The Laziest Man in the Universe, who's name was Joss Larion, gave a sigh of relief.
Next came food. He was hungry. But after the torment of activating the catheter controls, Joss felt he needed a break. Perhaps even a nap.
"I really should redesign this superchair so that it monitors my neuropatterns and adjusts itself accordingly." he thought. But the volume of work that would entail terrified him. The month it took him to build the chair in the first place was such a nightmare of labor he got cold chills remembering it.
Finally with a surge of resolve he flipped the other switch and the back of the superchair began to slowly lift his torso into a sitting position.

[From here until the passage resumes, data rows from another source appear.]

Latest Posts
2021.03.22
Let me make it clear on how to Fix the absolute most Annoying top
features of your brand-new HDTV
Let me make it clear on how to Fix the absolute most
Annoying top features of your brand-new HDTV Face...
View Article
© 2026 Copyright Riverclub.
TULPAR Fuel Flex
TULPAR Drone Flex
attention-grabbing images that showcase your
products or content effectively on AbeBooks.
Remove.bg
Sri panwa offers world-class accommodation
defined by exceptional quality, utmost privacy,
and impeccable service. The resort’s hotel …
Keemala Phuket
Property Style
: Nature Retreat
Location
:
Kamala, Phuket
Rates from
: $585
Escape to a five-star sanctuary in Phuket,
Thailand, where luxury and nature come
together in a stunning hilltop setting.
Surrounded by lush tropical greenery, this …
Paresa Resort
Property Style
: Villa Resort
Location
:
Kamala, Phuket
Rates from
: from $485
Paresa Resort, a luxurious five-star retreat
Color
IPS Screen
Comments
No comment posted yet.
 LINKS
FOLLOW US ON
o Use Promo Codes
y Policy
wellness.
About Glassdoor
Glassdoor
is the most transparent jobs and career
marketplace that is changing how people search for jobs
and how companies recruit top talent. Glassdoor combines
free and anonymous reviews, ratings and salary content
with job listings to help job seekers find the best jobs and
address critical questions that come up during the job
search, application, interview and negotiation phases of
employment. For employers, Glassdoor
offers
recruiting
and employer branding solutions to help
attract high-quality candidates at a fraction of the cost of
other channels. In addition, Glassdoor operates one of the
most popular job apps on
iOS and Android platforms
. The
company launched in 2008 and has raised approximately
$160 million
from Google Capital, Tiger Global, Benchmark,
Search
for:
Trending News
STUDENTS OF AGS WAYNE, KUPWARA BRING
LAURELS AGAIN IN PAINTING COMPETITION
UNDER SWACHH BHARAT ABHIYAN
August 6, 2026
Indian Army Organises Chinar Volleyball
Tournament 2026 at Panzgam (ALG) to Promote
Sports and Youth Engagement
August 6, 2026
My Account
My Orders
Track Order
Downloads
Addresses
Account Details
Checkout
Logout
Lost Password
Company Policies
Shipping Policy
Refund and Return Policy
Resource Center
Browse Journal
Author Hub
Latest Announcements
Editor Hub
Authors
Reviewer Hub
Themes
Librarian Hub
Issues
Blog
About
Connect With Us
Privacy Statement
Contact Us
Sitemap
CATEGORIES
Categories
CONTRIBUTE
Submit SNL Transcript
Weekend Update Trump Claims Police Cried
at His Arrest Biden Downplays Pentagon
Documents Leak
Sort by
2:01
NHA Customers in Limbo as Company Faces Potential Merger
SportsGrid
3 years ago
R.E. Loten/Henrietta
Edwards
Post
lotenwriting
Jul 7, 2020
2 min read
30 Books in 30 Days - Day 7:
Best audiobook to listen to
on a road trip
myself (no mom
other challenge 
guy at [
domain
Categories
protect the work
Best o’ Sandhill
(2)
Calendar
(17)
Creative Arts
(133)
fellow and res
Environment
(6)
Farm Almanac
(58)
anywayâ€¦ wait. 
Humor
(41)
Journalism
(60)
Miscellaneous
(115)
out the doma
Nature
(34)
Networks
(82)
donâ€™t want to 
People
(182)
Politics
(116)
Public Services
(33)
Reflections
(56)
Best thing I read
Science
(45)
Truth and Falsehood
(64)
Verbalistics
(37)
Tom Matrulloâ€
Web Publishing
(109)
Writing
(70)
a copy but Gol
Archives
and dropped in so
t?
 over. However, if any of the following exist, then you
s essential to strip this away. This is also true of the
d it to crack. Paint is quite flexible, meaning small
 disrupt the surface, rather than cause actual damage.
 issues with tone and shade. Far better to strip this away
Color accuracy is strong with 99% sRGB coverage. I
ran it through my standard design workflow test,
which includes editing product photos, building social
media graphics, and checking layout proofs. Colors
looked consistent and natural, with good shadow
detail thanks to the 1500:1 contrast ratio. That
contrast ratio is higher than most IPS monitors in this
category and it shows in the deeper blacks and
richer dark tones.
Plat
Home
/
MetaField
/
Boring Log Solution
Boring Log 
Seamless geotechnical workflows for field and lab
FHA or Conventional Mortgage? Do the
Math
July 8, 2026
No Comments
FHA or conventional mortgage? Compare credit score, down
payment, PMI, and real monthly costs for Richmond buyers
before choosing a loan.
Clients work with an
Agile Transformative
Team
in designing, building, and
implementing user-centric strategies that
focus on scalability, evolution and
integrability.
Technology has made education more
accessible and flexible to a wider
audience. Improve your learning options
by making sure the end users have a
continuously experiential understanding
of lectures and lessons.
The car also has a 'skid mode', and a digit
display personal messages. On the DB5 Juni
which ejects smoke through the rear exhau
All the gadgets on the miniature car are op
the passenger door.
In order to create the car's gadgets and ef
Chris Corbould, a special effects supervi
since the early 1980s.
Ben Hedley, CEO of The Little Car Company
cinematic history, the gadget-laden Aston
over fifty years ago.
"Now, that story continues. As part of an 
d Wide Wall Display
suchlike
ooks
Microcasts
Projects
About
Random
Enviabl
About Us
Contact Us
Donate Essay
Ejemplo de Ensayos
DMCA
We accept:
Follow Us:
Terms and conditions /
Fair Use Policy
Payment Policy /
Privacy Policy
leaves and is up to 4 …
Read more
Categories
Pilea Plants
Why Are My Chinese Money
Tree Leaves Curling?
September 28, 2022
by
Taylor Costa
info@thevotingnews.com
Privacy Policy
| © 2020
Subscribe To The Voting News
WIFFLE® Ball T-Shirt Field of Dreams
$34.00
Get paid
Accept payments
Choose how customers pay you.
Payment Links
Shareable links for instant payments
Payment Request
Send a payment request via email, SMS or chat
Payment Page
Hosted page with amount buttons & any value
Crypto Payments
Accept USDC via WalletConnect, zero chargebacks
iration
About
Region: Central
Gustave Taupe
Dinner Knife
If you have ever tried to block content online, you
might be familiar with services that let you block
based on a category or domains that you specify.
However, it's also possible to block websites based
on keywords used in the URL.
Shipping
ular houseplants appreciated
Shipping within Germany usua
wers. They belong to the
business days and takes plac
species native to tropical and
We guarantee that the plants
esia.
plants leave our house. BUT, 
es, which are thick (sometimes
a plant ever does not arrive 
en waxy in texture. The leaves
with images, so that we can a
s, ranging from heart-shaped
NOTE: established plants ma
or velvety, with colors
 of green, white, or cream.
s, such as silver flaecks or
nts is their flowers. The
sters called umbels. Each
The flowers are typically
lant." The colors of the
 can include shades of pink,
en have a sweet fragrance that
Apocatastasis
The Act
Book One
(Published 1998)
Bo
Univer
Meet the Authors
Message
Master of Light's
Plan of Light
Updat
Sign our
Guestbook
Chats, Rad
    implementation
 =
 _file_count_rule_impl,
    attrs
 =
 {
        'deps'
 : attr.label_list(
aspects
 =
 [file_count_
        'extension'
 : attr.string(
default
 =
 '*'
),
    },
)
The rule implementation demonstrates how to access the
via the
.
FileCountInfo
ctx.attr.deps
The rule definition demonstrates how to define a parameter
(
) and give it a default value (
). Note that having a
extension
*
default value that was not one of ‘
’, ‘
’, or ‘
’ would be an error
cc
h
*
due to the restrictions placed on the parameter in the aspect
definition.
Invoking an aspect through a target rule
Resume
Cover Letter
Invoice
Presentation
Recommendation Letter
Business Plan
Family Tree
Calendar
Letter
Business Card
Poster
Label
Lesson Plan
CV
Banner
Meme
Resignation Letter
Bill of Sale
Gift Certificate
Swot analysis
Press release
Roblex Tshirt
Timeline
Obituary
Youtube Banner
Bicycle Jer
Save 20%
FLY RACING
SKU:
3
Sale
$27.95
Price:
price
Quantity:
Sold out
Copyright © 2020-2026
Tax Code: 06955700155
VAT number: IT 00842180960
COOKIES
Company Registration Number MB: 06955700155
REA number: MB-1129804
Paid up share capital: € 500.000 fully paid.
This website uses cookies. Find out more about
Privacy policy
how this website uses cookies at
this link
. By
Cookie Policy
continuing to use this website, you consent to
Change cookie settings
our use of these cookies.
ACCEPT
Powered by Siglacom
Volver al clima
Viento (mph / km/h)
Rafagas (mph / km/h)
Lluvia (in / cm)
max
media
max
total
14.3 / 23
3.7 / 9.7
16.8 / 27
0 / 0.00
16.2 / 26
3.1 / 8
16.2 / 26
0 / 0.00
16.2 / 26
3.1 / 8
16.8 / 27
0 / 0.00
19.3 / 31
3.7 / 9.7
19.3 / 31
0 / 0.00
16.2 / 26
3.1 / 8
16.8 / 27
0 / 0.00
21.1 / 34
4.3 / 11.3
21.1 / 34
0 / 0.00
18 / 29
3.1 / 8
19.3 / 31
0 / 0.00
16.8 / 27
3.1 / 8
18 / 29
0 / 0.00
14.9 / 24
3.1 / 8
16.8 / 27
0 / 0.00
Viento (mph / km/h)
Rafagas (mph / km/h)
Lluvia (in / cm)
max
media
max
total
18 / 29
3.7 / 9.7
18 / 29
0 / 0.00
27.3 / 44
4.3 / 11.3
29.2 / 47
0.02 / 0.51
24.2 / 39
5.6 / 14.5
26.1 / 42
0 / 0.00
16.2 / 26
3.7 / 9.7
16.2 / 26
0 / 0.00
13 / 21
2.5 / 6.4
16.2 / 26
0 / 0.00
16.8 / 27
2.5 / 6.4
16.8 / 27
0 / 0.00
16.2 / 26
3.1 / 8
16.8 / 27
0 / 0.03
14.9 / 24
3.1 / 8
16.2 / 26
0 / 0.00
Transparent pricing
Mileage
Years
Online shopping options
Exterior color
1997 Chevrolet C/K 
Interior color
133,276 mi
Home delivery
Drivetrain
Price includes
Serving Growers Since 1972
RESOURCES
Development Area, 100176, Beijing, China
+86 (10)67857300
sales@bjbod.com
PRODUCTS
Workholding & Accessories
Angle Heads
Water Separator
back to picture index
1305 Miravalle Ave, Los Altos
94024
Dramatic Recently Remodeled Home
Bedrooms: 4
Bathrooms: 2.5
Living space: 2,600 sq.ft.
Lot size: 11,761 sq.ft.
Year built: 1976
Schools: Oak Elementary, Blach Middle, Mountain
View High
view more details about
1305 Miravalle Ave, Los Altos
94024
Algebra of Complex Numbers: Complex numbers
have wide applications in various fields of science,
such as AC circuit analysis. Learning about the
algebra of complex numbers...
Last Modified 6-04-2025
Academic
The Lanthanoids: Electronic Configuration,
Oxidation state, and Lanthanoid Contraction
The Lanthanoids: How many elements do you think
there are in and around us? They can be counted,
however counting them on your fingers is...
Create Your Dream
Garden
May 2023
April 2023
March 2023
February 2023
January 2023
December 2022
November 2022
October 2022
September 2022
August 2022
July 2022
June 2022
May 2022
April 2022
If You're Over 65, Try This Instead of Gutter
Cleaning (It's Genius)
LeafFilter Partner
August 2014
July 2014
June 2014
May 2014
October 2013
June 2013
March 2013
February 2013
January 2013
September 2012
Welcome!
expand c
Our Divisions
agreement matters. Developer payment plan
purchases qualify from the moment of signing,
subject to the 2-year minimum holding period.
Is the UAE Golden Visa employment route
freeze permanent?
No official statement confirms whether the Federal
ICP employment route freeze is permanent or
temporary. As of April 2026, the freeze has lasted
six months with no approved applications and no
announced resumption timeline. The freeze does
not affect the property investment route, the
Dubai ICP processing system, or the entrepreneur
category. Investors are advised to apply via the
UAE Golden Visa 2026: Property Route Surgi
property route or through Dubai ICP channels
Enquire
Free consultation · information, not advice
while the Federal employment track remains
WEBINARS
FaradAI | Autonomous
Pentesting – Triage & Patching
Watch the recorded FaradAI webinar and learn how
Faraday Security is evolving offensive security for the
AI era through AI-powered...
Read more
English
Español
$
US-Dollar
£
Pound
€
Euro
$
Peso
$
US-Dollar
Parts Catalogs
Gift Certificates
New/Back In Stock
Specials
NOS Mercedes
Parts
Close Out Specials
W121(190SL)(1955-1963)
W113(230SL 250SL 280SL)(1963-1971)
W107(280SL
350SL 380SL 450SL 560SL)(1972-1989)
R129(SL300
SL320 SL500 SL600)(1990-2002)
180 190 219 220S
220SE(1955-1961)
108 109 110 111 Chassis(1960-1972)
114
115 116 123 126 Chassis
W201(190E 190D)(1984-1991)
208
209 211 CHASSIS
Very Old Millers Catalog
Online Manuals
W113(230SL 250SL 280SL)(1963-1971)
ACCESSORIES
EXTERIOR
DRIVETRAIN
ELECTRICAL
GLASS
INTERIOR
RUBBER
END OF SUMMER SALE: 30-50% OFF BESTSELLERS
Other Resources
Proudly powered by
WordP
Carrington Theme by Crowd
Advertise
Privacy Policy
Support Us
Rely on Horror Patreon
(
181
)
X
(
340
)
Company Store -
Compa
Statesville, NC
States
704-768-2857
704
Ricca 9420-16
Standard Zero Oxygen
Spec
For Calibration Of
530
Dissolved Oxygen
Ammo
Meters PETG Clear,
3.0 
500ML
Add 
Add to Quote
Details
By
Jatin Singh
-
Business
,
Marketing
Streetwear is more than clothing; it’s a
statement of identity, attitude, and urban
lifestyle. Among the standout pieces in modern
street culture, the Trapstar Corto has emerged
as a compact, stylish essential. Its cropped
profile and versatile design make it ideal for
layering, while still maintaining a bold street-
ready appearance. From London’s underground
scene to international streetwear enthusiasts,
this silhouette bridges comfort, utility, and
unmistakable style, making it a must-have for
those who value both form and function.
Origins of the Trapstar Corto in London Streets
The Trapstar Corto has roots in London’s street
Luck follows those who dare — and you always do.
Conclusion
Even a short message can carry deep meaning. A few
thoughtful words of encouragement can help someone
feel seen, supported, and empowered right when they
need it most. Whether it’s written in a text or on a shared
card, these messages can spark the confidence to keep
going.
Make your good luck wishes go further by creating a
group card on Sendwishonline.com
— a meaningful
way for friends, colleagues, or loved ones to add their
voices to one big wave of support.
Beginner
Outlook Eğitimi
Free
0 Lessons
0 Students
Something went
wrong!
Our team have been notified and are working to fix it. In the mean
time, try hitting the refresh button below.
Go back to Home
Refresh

Joss was breathing hard, his body shaking with the strain. He opened his eyes and looked around his living room. There was trash everywhere - pizza boxes, porno magazines, odds and ends of technomagick equipment. His housekeeper had quit two weeks ago, and Joss was too lazy to hire another one. He wheeled the chair around and looked at himself in the mirror.
"God, what a handsome bastard." he thought.
A strange flicker of shadow streaked across the mirror for a second. Joss blinked. Did he imagine it? Suddenly he had a very uneasy feeling.
But no matter. Food before metaphysics - was that how the saying went? Joss wheeled his superchair back around and propelled it toward the refrigerator. Its gravitational thrusters slid soundlessly across the debris-strewn floor. Joss activated the robot arm of the chair and flung open the fridge.
Inside was a dead baby lamb, its eyes gouged out, maggots crawling all over bloody gaping wounds in its body.
Joss screamed, which surprised him, since he so rarely worked up the energy to even speak. He had to get out of this house. He vaguely remembered reaching the stairs - and then to his horror and disbelief the gravitational thrusters on his superchair gave out.
The next minute was a blur of pain and humiliation, as his 300-pound bulk flew from the chair, the catheters painfully ripping out of his body, and began its terrible, crashing descent of the staircase. When it was over, Joss found himself face-down on the carpeted lobby floor. There was someone in front of him. Joss looked up to see a man in leather clothing, wearing black and white face paint and outrageous hair.
"What a pathetic worm." the man sneered. "Did you really think you could destroy me?"
"I believe I soiled myself." Joss said. What the hell else was he supposed to say?
"Killing you would be much too easy." the man said. "I believe some creative torture is in order before you die. Enjoy the Ice Catacombs of Vormioth, fool! You might be able to find your way out in a thousand years - that is, if you can even stand up! Ha Ha Ha Ha HA HA HA!!!"